Hopefully it is clearer now.
I know this is a dumb question, but its really bugging me.
Take the following:
public <TParseable> LinkedList<TParseable> readAllParseable(
Parseable<TParseable> parseable, boolean close) throws IOException
{
LinkedList<TParseable> list = new LinkedList<TParseable>();
byte[] delim = parseable.getDelimiterValue();
boolean skipNL = parseable.skipNewLines();
while(ready())
{
byte[] data = readTo(delim);
parseable.parse(data);
System.out.println(parseable);
list.add((TParseable)parseable);
}
return list;
}
The println statement outputs the expected toString() value of parseable each time after the call to parseable.parse(data).
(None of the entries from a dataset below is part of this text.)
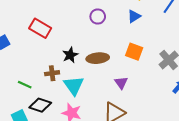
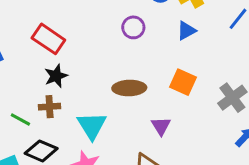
black star: (70, 55) -> (56, 76), moved
brown cross: (52, 73) -> (50, 107), moved

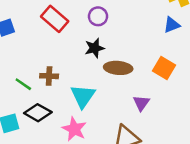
purple circle: (133, 27) -> (98, 16), moved
black star: (56, 76) -> (95, 48), moved

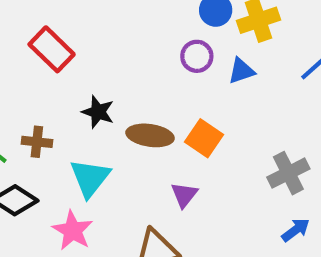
purple circle: (98, 16) -> (197, 56), moved
black star: (95, 48) -> (98, 112), moved, turned 30
orange square: (164, 68) -> (204, 138), moved

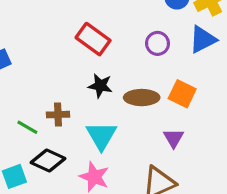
red rectangle: (52, 49) -> (93, 39), moved
purple circle: (197, 56) -> (157, 43), moved
blue triangle: (241, 71) -> (203, 39), size x1.4

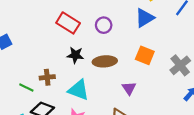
purple circle: (157, 43) -> (104, 25), moved
orange square: (182, 94) -> (145, 55), moved
cyan triangle: (101, 136) -> (79, 90), turned -35

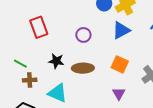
red rectangle: (68, 23) -> (39, 27), moved, turned 35
green line: (26, 88) -> (20, 64), moved
purple triangle: (129, 88) -> (119, 94), moved

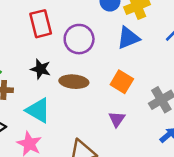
red rectangle: (39, 27) -> (41, 24), moved
purple circle: (83, 35) -> (79, 39), size x1.5

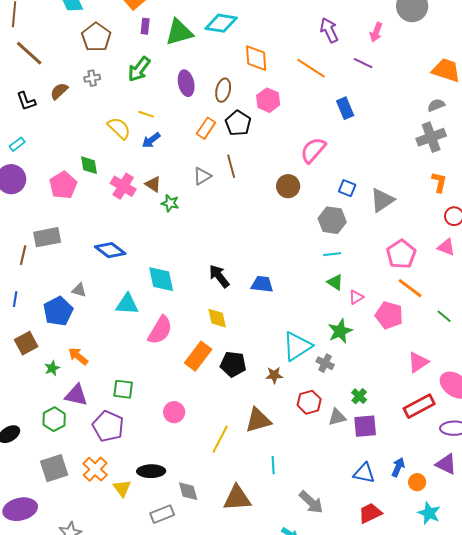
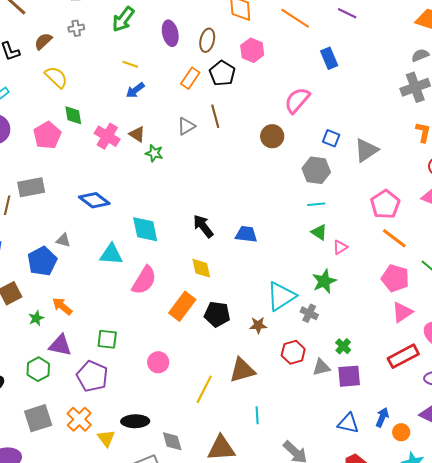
yellow semicircle: (119, 128) -> (56, 77), moved
pink pentagon: (389, 315) -> (395, 278), moved

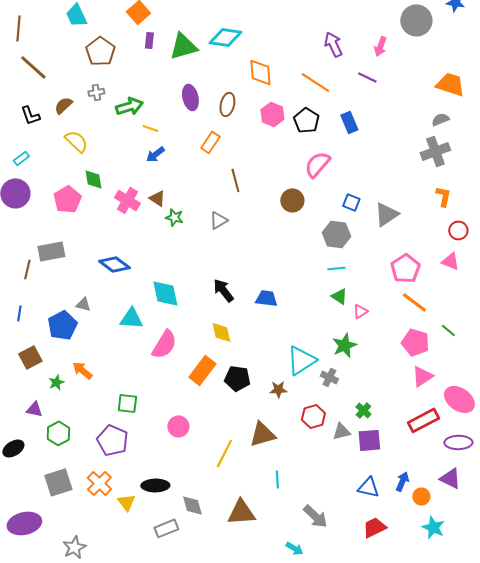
green arrow: (123, 19) -> (129, 106), moved, turned -144
black pentagon: (222, 73) -> (306, 120), moved
gray triangle: (186, 126) -> (218, 220), moved
purple triangle: (60, 345) -> (34, 409), moved, size x0.7

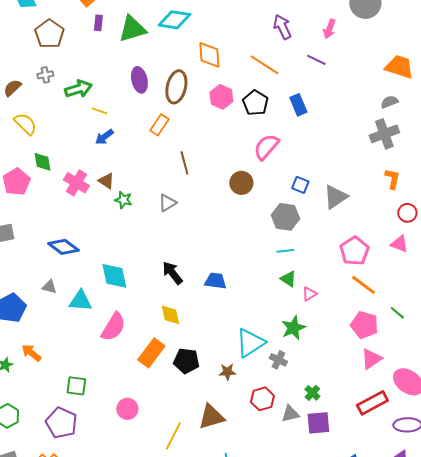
brown ellipse: (227, 104) -> (176, 87), size x1.4
gray triangle: (83, 304) -> (49, 287), moved

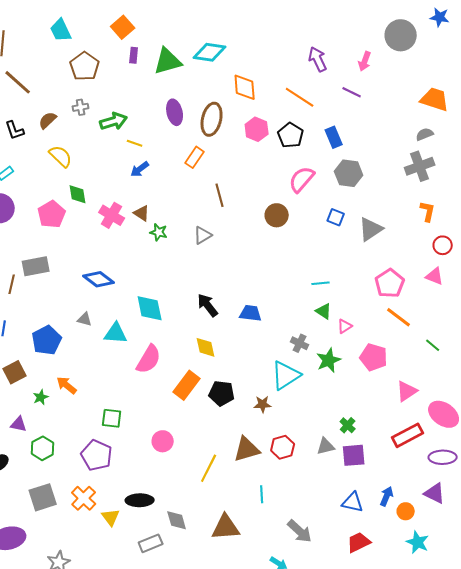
gray hexagon: (285, 217) -> (349, 173), moved
pink pentagon: (364, 325) -> (374, 357), moved
gray cross: (278, 360) -> (300, 343), moved
red hexagon: (262, 399) -> (283, 447), moved

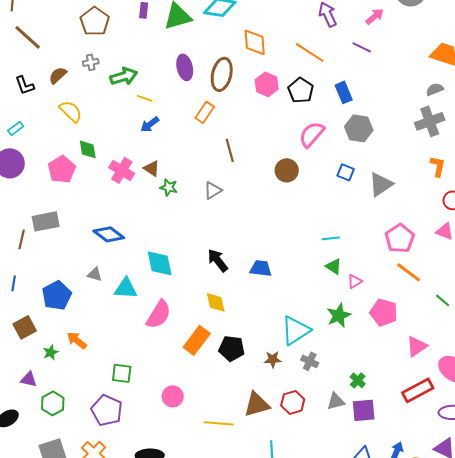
pink arrow: (365, 61) -> (375, 16), turned -150
gray cross: (300, 343) -> (310, 361), moved
yellow line: (209, 468) -> (219, 423), turned 68

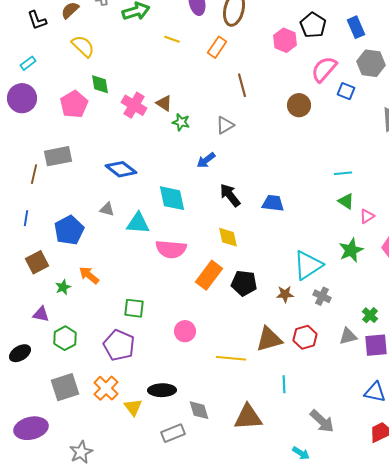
pink hexagon: (267, 84) -> (285, 40), moved
yellow line: (145, 98) -> (172, 39), moved
blue arrow: (150, 124) -> (206, 160), moved
blue square: (346, 172) -> (346, 91), moved
pink semicircle: (159, 314) -> (171, 249), turned 64

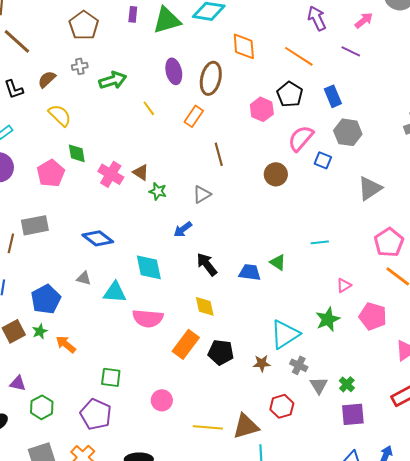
yellow line: (172, 39) -> (149, 108), turned 35
green triangle: (346, 201) -> (278, 262), moved
green star: (63, 287) -> (40, 331), moved
gray triangle: (348, 336) -> (319, 385), moved, turned -48
brown triangle: (269, 339) -> (246, 426), moved

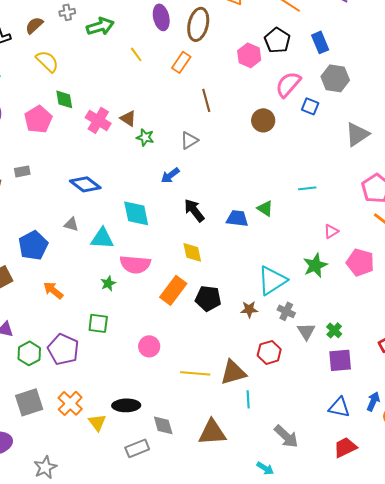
gray rectangle: (35, 225) -> (22, 171), size x0.6
green star: (40, 331) -> (108, 283), moved
purple pentagon: (96, 414) -> (63, 349), moved

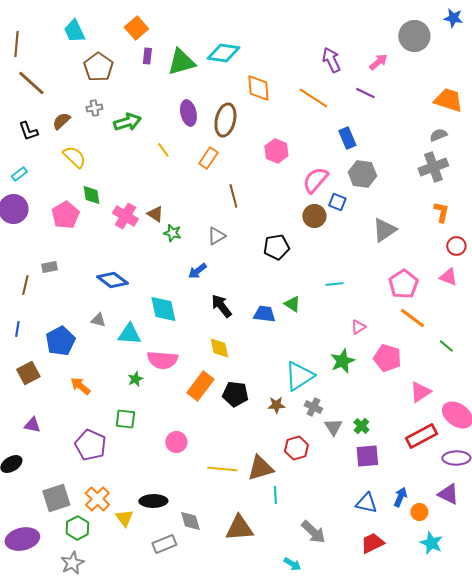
black pentagon: (277, 40) -> (276, 247), moved, turned 30
brown circle: (263, 120) -> (314, 216), moved
green hexagon: (29, 353) -> (77, 528), moved

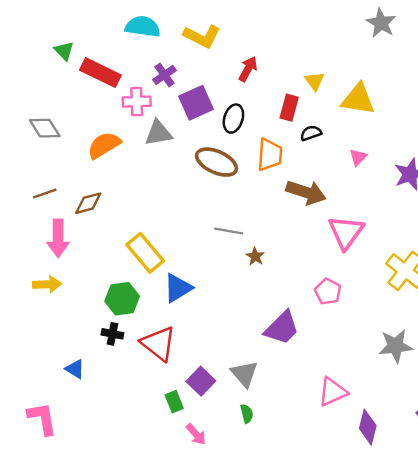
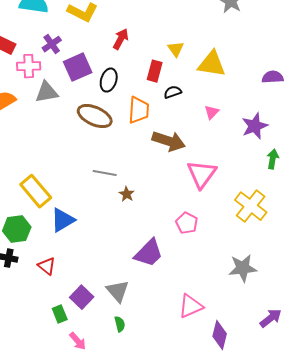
red triangle: (158, 344) -> (47, 266), size x0.6

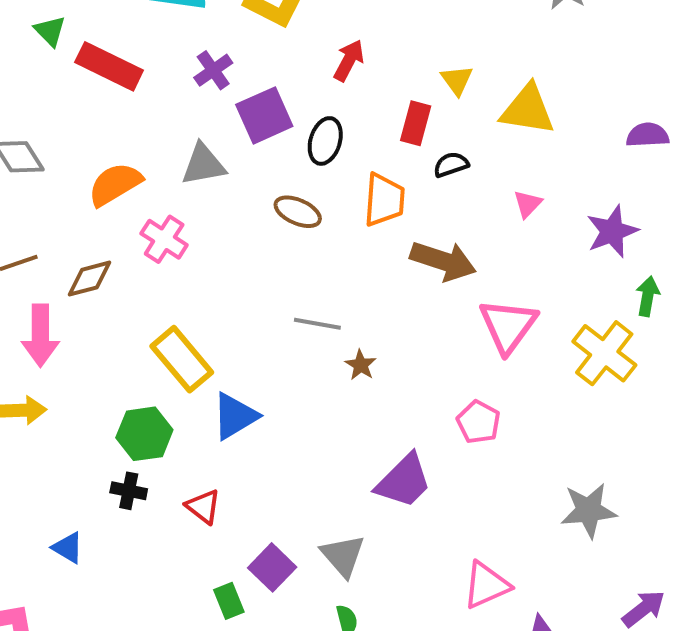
pink cross: (29, 66) -> (164, 239), moved, turned 35
brown ellipse: (95, 116) -> (298, 212), size x0.7
yellow cross: (251, 206) -> (604, 353), moved

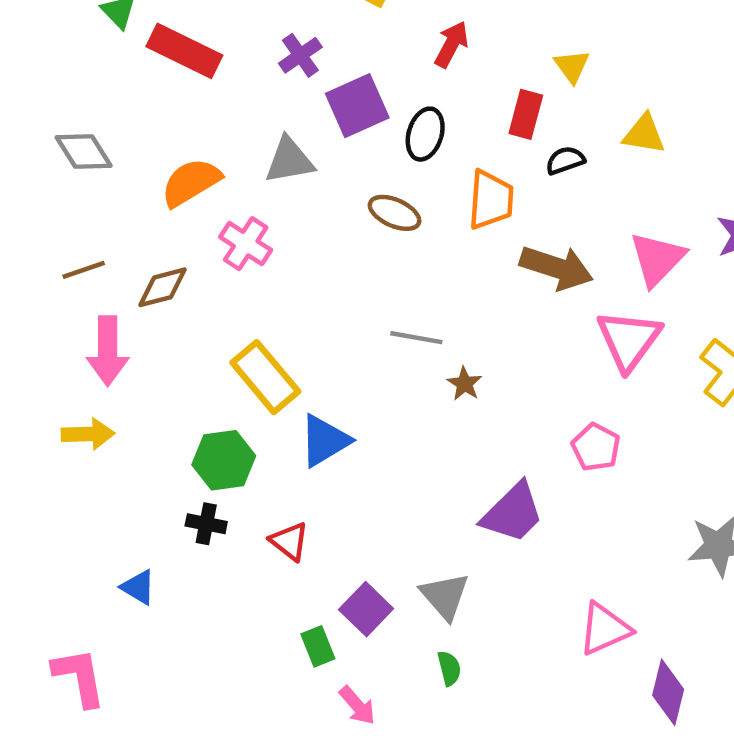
yellow triangle: (528, 110) -> (644, 134), moved, size x0.7
pink triangle: (528, 204) -> (657, 259), moved, size x1.8

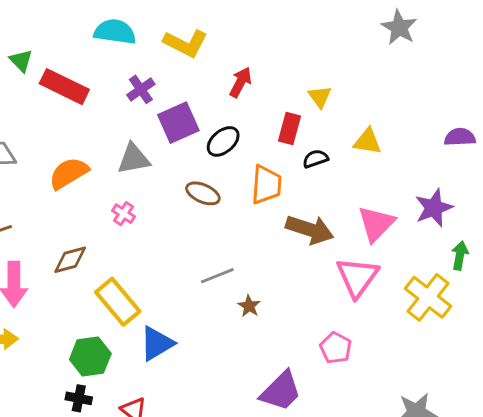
black ellipse: (425, 134) -> (223, 141), turned 32
pink cross: (246, 244) -> (124, 214), moved, size x0.7
brown diamond: (162, 287) -> (70, 260), moved
gray line: (416, 338) -> (217, 276), turned -32

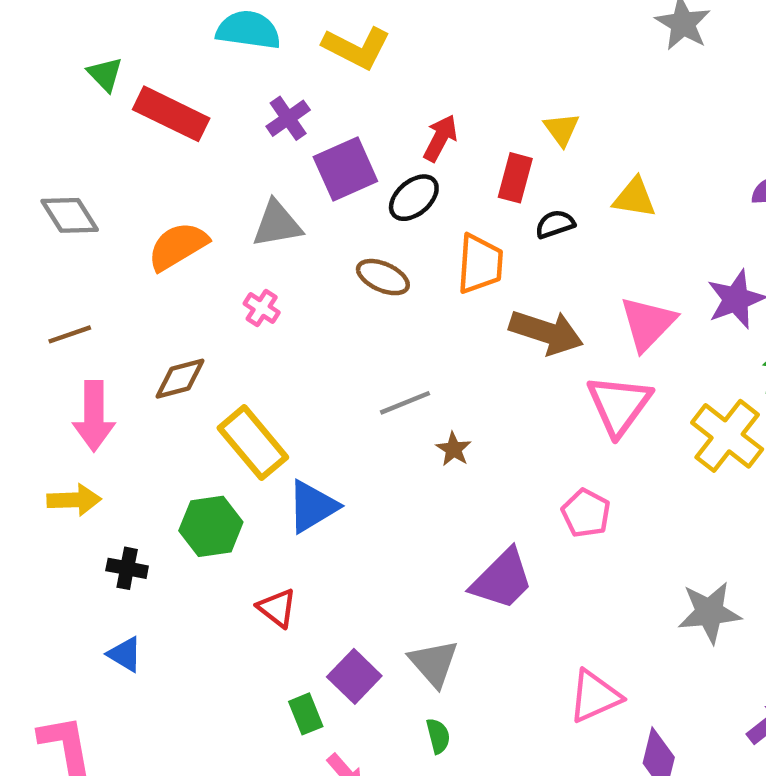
red arrow: (240, 82) -> (440, 138), moved
black cross: (79, 398) -> (127, 568), moved

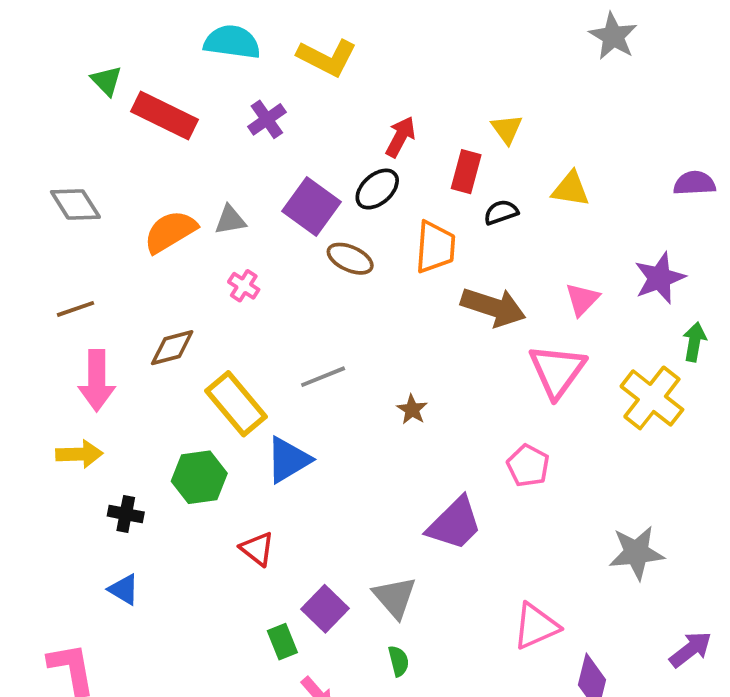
purple square: (345, 169) -> (311, 206), moved, turned -30
gray triangle: (277, 224) -> (230, 220), moved, size x0.7
pink triangle: (648, 323) -> (582, 299), size x0.7
gray line: (405, 403) -> (323, 377), moved

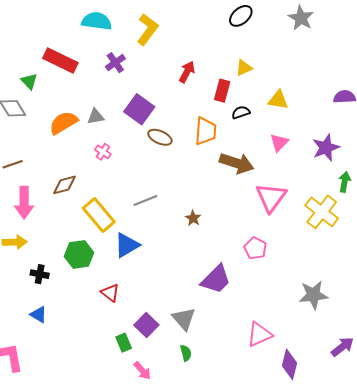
yellow L-shape: (327, 57) -> (147, 29), turned -80
green triangle: (106, 81) -> (29, 81), moved
yellow triangle: (507, 129) -> (244, 68), turned 42
black ellipse: (377, 189) -> (241, 16), moved
pink triangle: (582, 299) -> (279, 142), moved

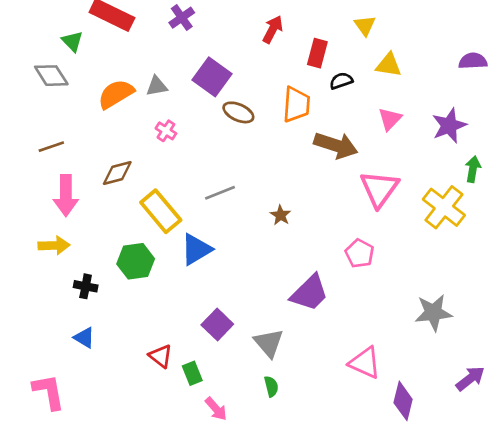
yellow triangle: (244, 68) -> (365, 25), moved, turned -42
red triangle: (110, 293) -> (161, 356), moved
purple square: (146, 325) -> (217, 325), moved
pink triangle: (259, 334) -> (365, 363), turned 48

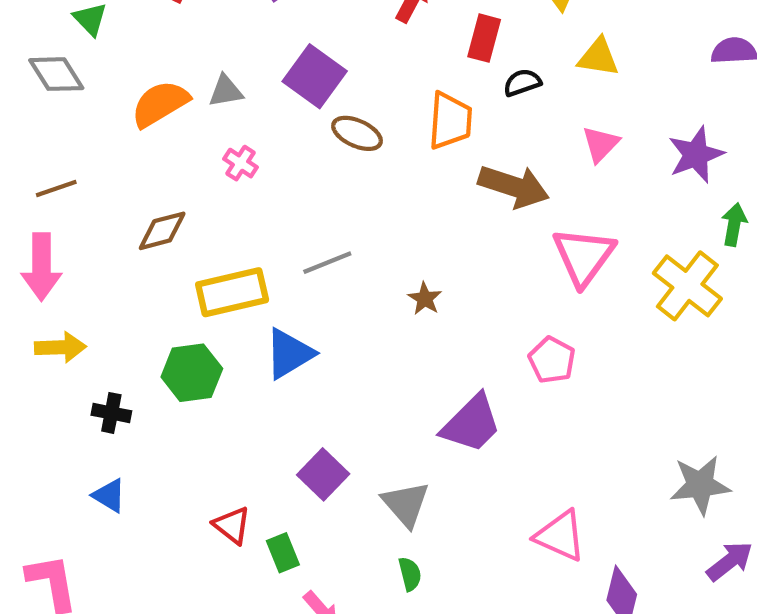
pink arrow: (66, 195) -> (41, 267), moved
yellow rectangle: (161, 211) -> (232, 292), turned -63
gray star: (433, 313) -> (700, 485), moved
However, the returned list has the correct number of elements, but they are all equal to the last value of parseable before the loop completed.
Is this because the list.add(xxx) parameter is passed by pointer rather than value?
You only ever have a single instance of parseable in the code you posted. When you call add(parseable) you are adding a reference ("pointer" isn't really correct in Java) to parseable in your list.
By calling it repeatedly, without changing what object parseable refers to, you are simply adding more references to the same object to your list.
New objects are only ever created by the new keyword.
You're putting in the same parseable object into the list each time. Each time parseable parses some data, it is being processed using the same parseable object.
the object parseable is the same through the entire method. I assume that when you call parseable.parse(data) it changes the internal data in parseable. Since you keep putting the same object in the list, you are just operating on the same object every iteration.
I think you conceptual problem is one of terminology. If I change "value" to "state", perhaps it will help clarify things ...
The println statement outputs the
expected toString() state of parseable
each time after the call to
parseable.parse(data).
However, the returned list has the
correct number of elements, but they
are all equal to the last state of
parseable before the loop completed.
In reality, your program is using only one Parseable instance, and the method calls on that instance are changing its state.
Is this because the list.add(xxx)
parameter is passed by pointer rather
than value?
No. It is because the instance's state (as shown by toString()) is changing.
In fact, Java uses pass-by-value semantic for all parameters in method and constructor calls, irrespective of the type. The slightly confusing thing is that the "value" that is passed when you pass an Object / array in Java is a reference.
The three basic parameter passing mechanisms supported by programming languages are:
pass-by-value where you copy the value which might be a primitive value, a pointer / reference value, or (in some languages) a structured value. (In some languages, a value can be copied back on return, but that's just a logical extension of pass-by-value.)
pass-by-reference where you pass the address of a variable in the caller, allowing the callee to change that variable, and/or see the results of something else changing the variable.
pass-by-name which was a "clever" mechanism used in Algol-60 that turned out to be expensive to implement and too difficult for most programmers to use effectively.
I would stay away from using the terminology "pass by pointer". It is really just another way of saying "pass-by-value of a pointer" ... and if you try to think of it as something different, you only end up confused.